Embora alguns analistas ainda insistam em discutir os erros cometidos pelos militares, essa abordagem tornou-se anacrónica. O tema discute-se agora na arena política. A barreira entre assuntos militares, judiciais e políticos ficou diluída. Não se pode falar de um assunto esquecendo os outros, descurando a sua íntima relação.

Sendo a “carta de missão“ do presidente da AR relativamente vaga, parece-nos de toda a conveniência clarificar algumas questões incontornáveis para o apuramento da verdade.

Em primeiro lugar, não esquecer o furto. Segundo o que veio a lume na Comunicação Social, a Comissão Parlamentar de Inquérito (CPI) irá concentrar-se apenas, ou fundamentalmente, no achamento dos artefactos e munições furtadas, correndo-se assim o risco de olvidar que tudo começou por um furto. Sabe-se quem as achou, mas não quem as furtou. Existe contudo uma ligação umbilical entre os dois acontecimentos. Averiguar um esquecendo o outro subverterá a credibilidade do exercício.

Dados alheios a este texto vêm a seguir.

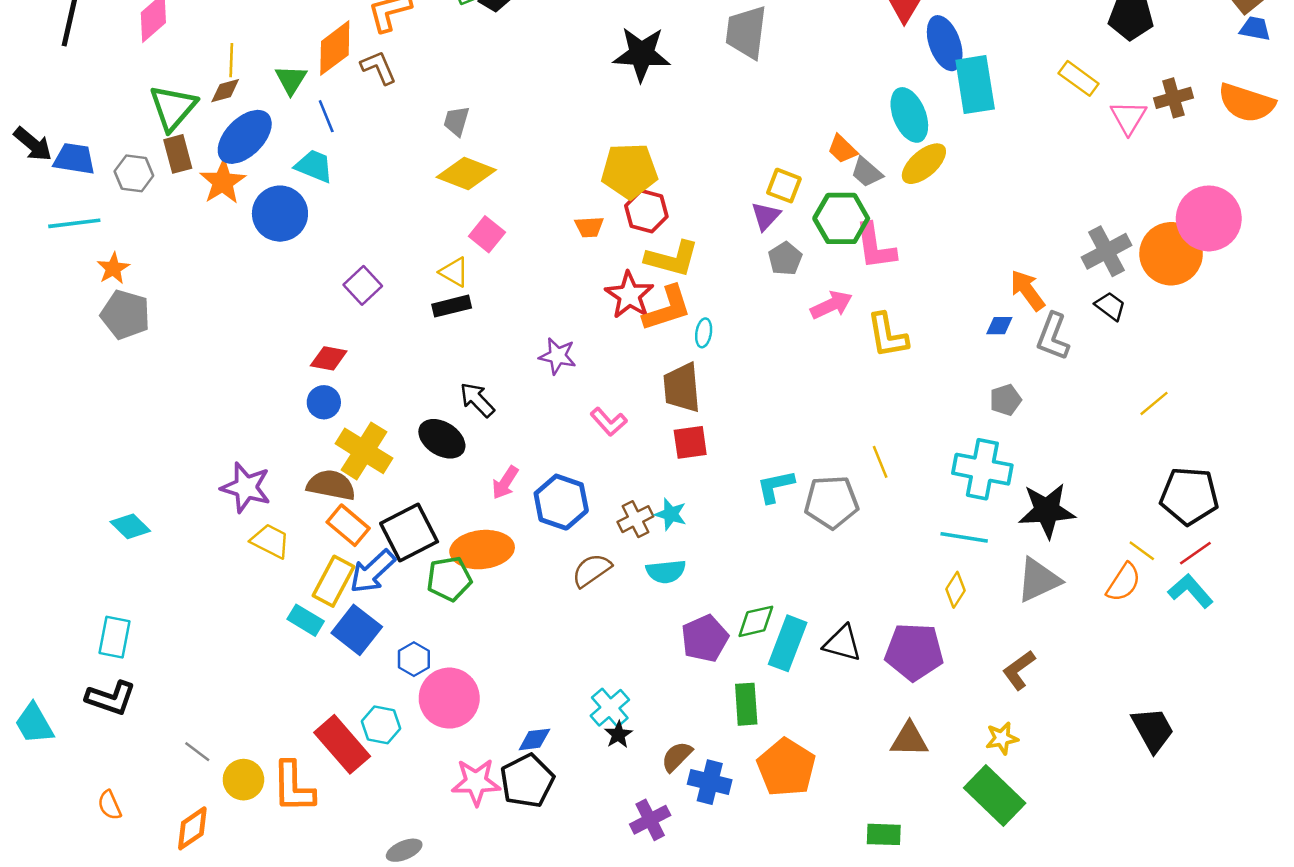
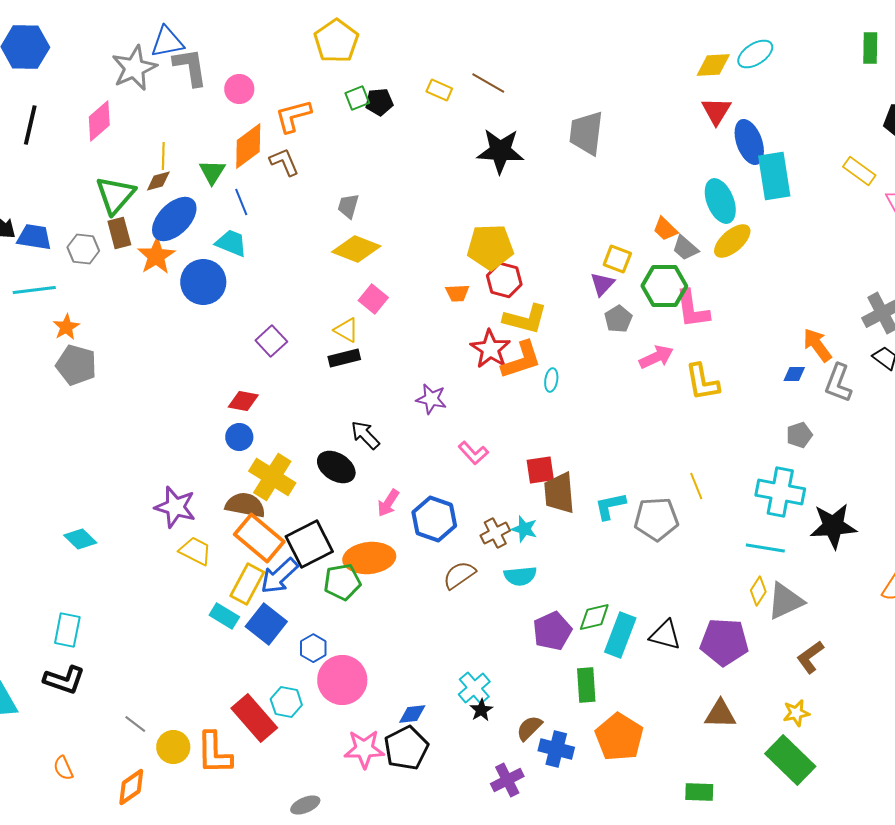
brown trapezoid: (682, 388) -> (559, 493), moved
orange rectangle: (348, 525) -> (259, 538), size x1.4
gray triangle: (1038, 580) -> (785, 601), moved

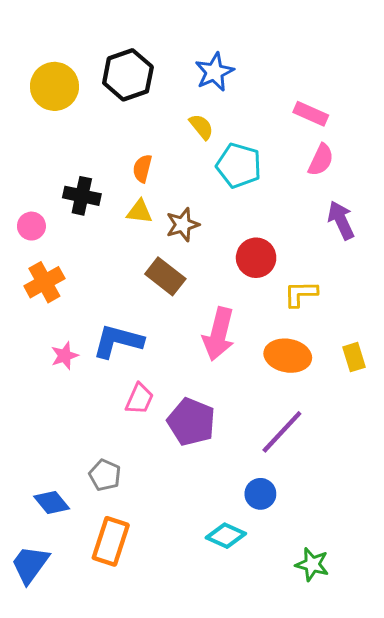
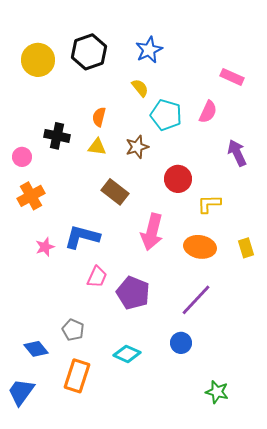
pink rectangle: (311, 114) -> (232, 77), moved
pink semicircle: (321, 160) -> (208, 112), moved
brown star: (183, 225) -> (137, 147), moved
cyan diamond: (226, 536) -> (127, 354), moved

Em segundo lugar, serão chamados a depor responsáveis da Polícia Judiciária Militar  (PJM), militares de alta patente, antigos e atuais governantes. Nem o primeiro-ministro deverá escapar. Também aqui nos parece ser curta a ambição da CPI. Faria todo o sentido alargar o apuramento das responsabilidades. O Ministério Público (MP) e outros órgãos de polícia criminal deveriam ser chamados para esclarecer alguns aspetos cruciais.

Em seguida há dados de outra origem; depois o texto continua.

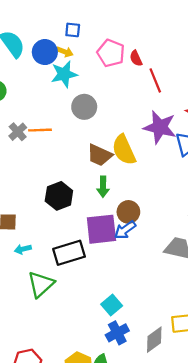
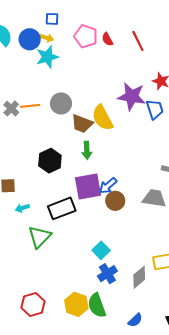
red line: (155, 80) -> (138, 41), moved
gray circle: (84, 107) -> (61, 103), moved
brown circle: (128, 212) -> (115, 201), moved

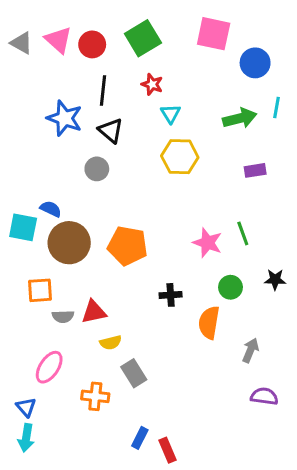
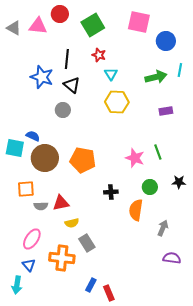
pink triangle: (58, 40) -> (38, 26), turned -36
red circle: (92, 44) -> (60, 14), moved
orange cross: (95, 396) -> (62, 258), size x1.4
blue triangle: (26, 407) -> (29, 265), moved

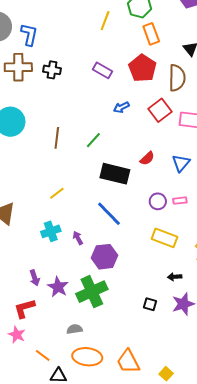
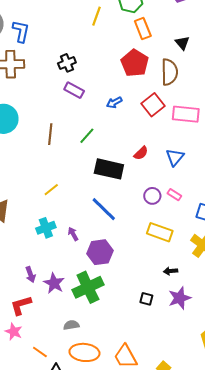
black cross: (52, 70) -> (67, 63), moved, turned -30
purple rectangle: (102, 70) -> (74, 90), moved
pink rectangle: (180, 201) -> (174, 195), turned 40

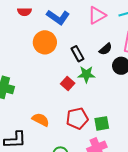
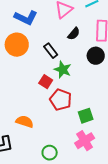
black semicircle: (106, 49) -> (74, 34), moved
green star: (86, 74) -> (63, 70), turned 30
red pentagon: (77, 118) -> (61, 100), moved, turned -30

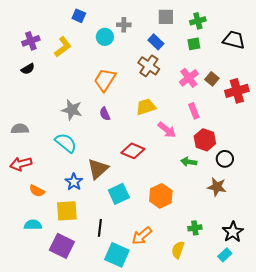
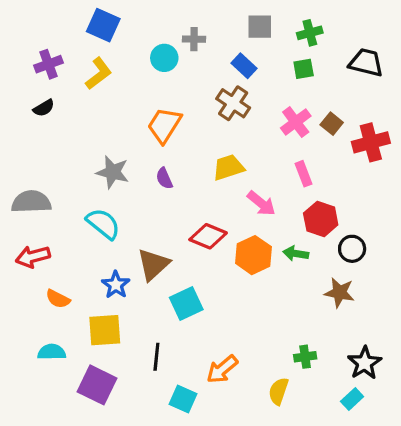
blue square: (79, 16) -> (103, 25), moved, size x1.5
gray semicircle: (20, 129) -> (31, 202), size x1.4
orange hexagon: (161, 196) -> (253, 255), moved
cyan square: (117, 255) -> (183, 399), size x0.7

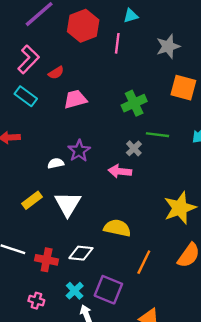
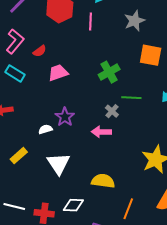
yellow rectangle: (32, 200) -> (19, 156), moved

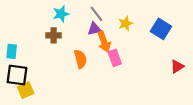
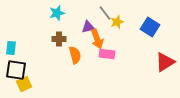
gray line: (96, 14) -> (105, 13), moved
brown cross: (54, 35) -> (59, 39), moved
pink rectangle: (115, 58) -> (107, 54), turned -63
red triangle: (177, 66) -> (165, 62), size x1.5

Em terceiro lugar, e no seguimento do que foi atrás referido, existe um conjunto de dúvidas que têm obrigatoriamente de ser esclarecidas. A saber:

Porque é que o Ministério da Defesa e as Forças Armadas não foram informados pelo MP da possibilidade de um assalto aos paióis de Tancos, quando estava alertado para essa possibilidade?

Porque é que tendo sido identificados os meandros do achamento não foram ainda trazidos à justiça os autores do furto?

Tendo sido o acontecimento apresentado como uma ameaça elevada à segurança nacional envolvendo o terrorismo internacional e tráfico de armas internacional, porque é que as Secretárias-Gerais do Sistema de Segurança Interna e do Sistema de Informações da República Portuguesa souberam da ocorrência pelos jornais? Porque é que essa informação não foi partilhada através da UCAT, o órgão de coordenação e partilha de informações, no âmbito da ameaça e do combate ao terrorismo?

Porque é que o juiz de instrução criminal do TCIC considerou este tribunal incompetente no âmbito do processo ao qual foi apensado o processo inicial da PJM? porque terá considerado não haver indícios do cometimento dos crimes de tráfico de armas e de terrorismo?

Sem pretendermos que a CPI substitua o MP, estas questões não podem ser omitidas na averiguação a ser levada a cabo pela CPI, porque a natureza das suas respostas, embora de natureza operacional, tem repercussões eminentemente políticas, e têm a ver com a sanidade do Estado de Direito. Não pode haver órgãos de soberania a atuar em roda livre.